При жизни Нина Луговская не была широко известна, но после смерти прославилась на весь мир как «русская Анна Франк» благодаря своему детскому дневнику, сохранившемуся в следственном архиве НКВД. Обнаруженный в 2001 году, он раскрыл внутренний мир девочки-подростка, которой выпало жить в самые темные годы советской власти. Дочь одного из видных лидеров партии эсеров, она, как и другие члены ее семьи, была арестована в 1937 году и отправлена в ссылку на Колыму. Из ссылки вернулась во Владимир, где и провела остаток жизни, профессионально занимаясь живописью. В сборник материалов, подготовленный издательством «Кучково поле Музеон» и фондом «Связь Эпох», вошли выдержки из дневников и другие записи Нины, статьи и воспоминания о ней, архивные материалы и подборка ее художественных работ. Предлагаем ознакомиться с фрагментом статьи историка Натальи Самовер «Нина Луговская: „кому‑то нужно, чтобы люди узнали и обо мне“».
Все мы начиная с 24 февраля 2022 года оказались перед лицом наступающего варварства, насилия и лжи. В этой ситуации чрезвычайно важно сохранить хотя бы остатки культуры и поддержать ценности гуманизма — в том числе ради будущего России. Поэтому редакция «Горького» продолжит говорить о книгах, напоминая нашим читателям, что в мире остается место мысли и вымыслу.
Три жизни Нины Луговской. М.: Фонд «Связь Эпох»; Кучково поле Музеон, 2026. Редактор-составитель, ответственный редактор Светлана Пухова. Содержание

«Писания» Нины Луговской, т. е. ее юношеские беллетристические опыты, не сохранились — канули в ту же бездну, в которую канет в начале 1937 г. вся жизнь ее семьи. Зато уцелела часть дневника, изъятая тогда следователем НКВД и приобщенная к уголовному делу как доказательство вины девочки-подростка перед советской властью. Загляни он в «писания», то нашел бы и в них богатый материал для своих обвинений.

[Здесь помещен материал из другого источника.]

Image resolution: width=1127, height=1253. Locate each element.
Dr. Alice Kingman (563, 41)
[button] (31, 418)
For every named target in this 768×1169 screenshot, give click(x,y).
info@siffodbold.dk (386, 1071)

Ведением дневника, как и «писанием», Нина занималась с детства, но волею следователя до нас дошли только три ее последние тетради с записями от 8 октября 1932 до 3 января 1937 г. Точнее, настоящая тетрадь попала ей в руки только в середине 1935-го, а до этого она писала на сброшюрованных бланках заказов издательства «Рабочая Москва», где в школе для взрослых работала завучем ее мать. И первая же запись, сделанная, когда Нина приближалась к своему четырнадцатилетию, содержит квинтэссенцию едва ли не всех ее последующих переживаний. Здесь и сильное художественное чувство (в данном случае, вызванное музыкой), и эмоциональность, и мучительное переживание собственной ущербности, в том числе по сравнению с сестрами: «Женя сидит и играет на рояле. Я спешу записать то чувство, которое у меня появляется при музыке. Я невообразимо люблю ее, но как-то болезненно и горько. О, поэзия! Мне кажется, что невозможно выразить словами того сильного и сложного чувства, которое наполняет меня. Что-то хрупкое и нежное болезненно начинает шевелиться в моей душе, приятно и больно щекочет нервы. Что-то просится наружу. О, как мне хочется в такие минуты присоединиться к пению сестер, вылить все наполняющее меня в одном звучном и прекрасном звуке, но получается дрожащее, жидкое хрипенье, и я замолкаю, оставляя в душе умирать непонятный порыв».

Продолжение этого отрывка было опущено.